デザイン Thinking
I have been trying to understand and apply Design Thinking in my work as a way to improve client experience and sense of purpose.
It has been a learning journey, and here’s where I am right now:
Design thinking isn’t about aesthetics, it’s about how things work.
It is about reducing complexity and focusing on what people need.
It is based on a set of principles that include (1) empathy with users (2) prototyping and (3) tolerance of change.
It is difficult to express in quantitative language, but even logic-dominant thinkers can “get” it.
Providing good experiences isn’t limited to product designers, marketers, strategists. It should be in mind for everyone.

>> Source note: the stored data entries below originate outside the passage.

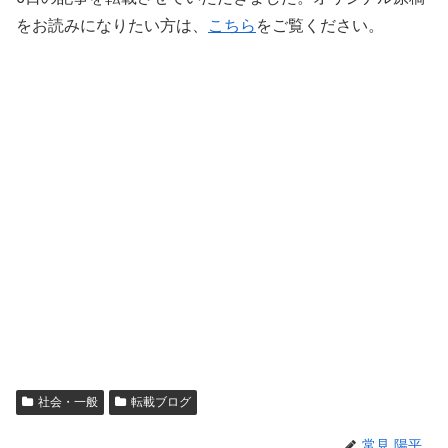
をお読みになりたい方は、
こちら
をご覧ください。
社会・一般
転載ブログ
常見 陽平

Design artifacts (models, diagrams) are how concepts are shared. Examples of design artifacts include customer personas, experience maps, user flows.
Artifacts are often used to explore the problem space. Prototypes are used to explore the solution space.
Tolerating failure is not encouraging failure. It is just accepting that it is rare to get things exactly right the first time.
Removing features is one way to provide clear, simple experience to the consumer. This is especially challenging with things that are complex on the inside.
Design thinking does not belong to a isolated group of “creatives”. It has to be cultural to achieve its potential.
NOTE ABOUT THE ILLUSTRATION. This is often called the Newman Squiggle, named after Damien Newman. Newman used it to explain to a client how, working together, through the Research/Concept/Design process, their thinking would gain focus.